Skip to content

Inspect a dataset

We have seen how to create and transform a Dataset instance. This section guides you through inspecting your data to ensure its integrity and the success of your transformations.

Inspect data in a Dataset

The df attribute of a Dataset instance is key to interacting with and inspecting the stored data.

By accessing the df attribute, you can apply any method that you would typically use on a PySpark DataFrame. See the PySpark documentation for more information.

View data samples

# Inspect the first 10 rows of the data
summary_stats.df.show(10)

This method displays the first 10 rows of your dataset, giving you a snapshot of your data's structure and content.

Filter data

import pyspark.sql.functions as f

# Filter summary statistics to only include associations in chromosome 22
filtered = summary_stats.filter(condition=f.col("chromosome") == "22")

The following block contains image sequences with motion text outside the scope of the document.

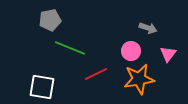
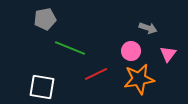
gray pentagon: moved 5 px left, 1 px up
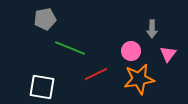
gray arrow: moved 4 px right, 1 px down; rotated 72 degrees clockwise
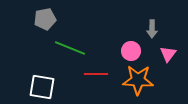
red line: rotated 25 degrees clockwise
orange star: moved 1 px left, 1 px down; rotated 12 degrees clockwise
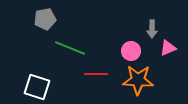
pink triangle: moved 6 px up; rotated 30 degrees clockwise
white square: moved 5 px left; rotated 8 degrees clockwise
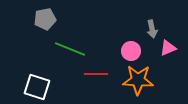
gray arrow: rotated 12 degrees counterclockwise
green line: moved 1 px down
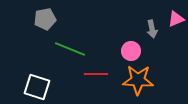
pink triangle: moved 8 px right, 29 px up
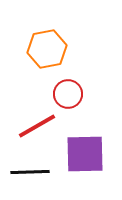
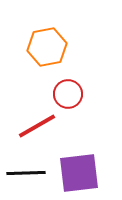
orange hexagon: moved 2 px up
purple square: moved 6 px left, 19 px down; rotated 6 degrees counterclockwise
black line: moved 4 px left, 1 px down
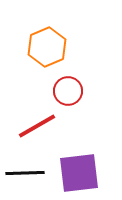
orange hexagon: rotated 12 degrees counterclockwise
red circle: moved 3 px up
black line: moved 1 px left
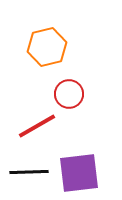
orange hexagon: rotated 9 degrees clockwise
red circle: moved 1 px right, 3 px down
black line: moved 4 px right, 1 px up
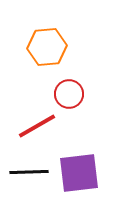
orange hexagon: rotated 9 degrees clockwise
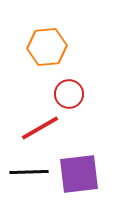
red line: moved 3 px right, 2 px down
purple square: moved 1 px down
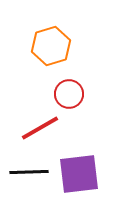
orange hexagon: moved 4 px right, 1 px up; rotated 12 degrees counterclockwise
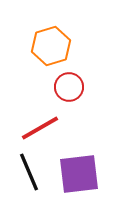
red circle: moved 7 px up
black line: rotated 69 degrees clockwise
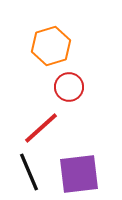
red line: moved 1 px right; rotated 12 degrees counterclockwise
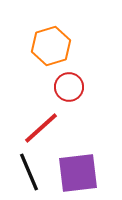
purple square: moved 1 px left, 1 px up
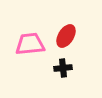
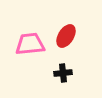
black cross: moved 5 px down
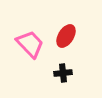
pink trapezoid: rotated 52 degrees clockwise
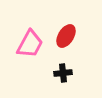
pink trapezoid: rotated 72 degrees clockwise
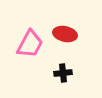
red ellipse: moved 1 px left, 2 px up; rotated 70 degrees clockwise
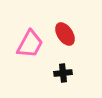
red ellipse: rotated 45 degrees clockwise
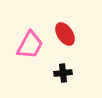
pink trapezoid: moved 1 px down
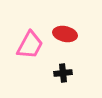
red ellipse: rotated 45 degrees counterclockwise
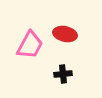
black cross: moved 1 px down
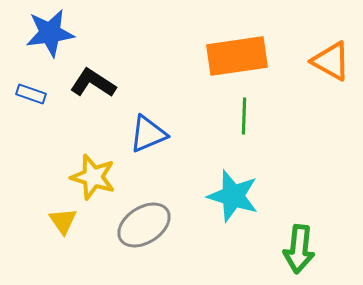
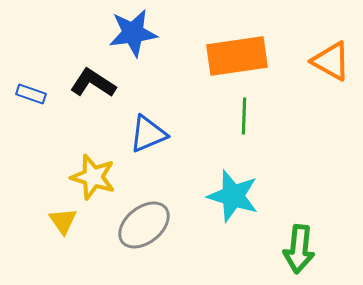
blue star: moved 83 px right
gray ellipse: rotated 6 degrees counterclockwise
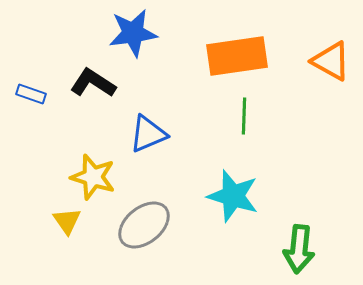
yellow triangle: moved 4 px right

This method allows you to filter your data based on specific conditions, such as the value of a column. The application of any filter will create a new instance of the Dataset with the filtered data.

Understand the schema

# Get the Spark schema of any `Dataset` as a `StructType` object
schema = summary_stats.get_schema()

# Inspect the first 10 rows of the data
summary_stats.df.show(10)

Write a Dataset to disk

# Write the data to disk in parquet format
summary_stats.df.write.parquet("path/to/summary/stats")

# Write the data to disk in csv format
summary_stats.df.write.csv("path/to/summary/stats")

Consider the format's compatibility with your tools, and the partitioning strategy for large datasets to optimize performance.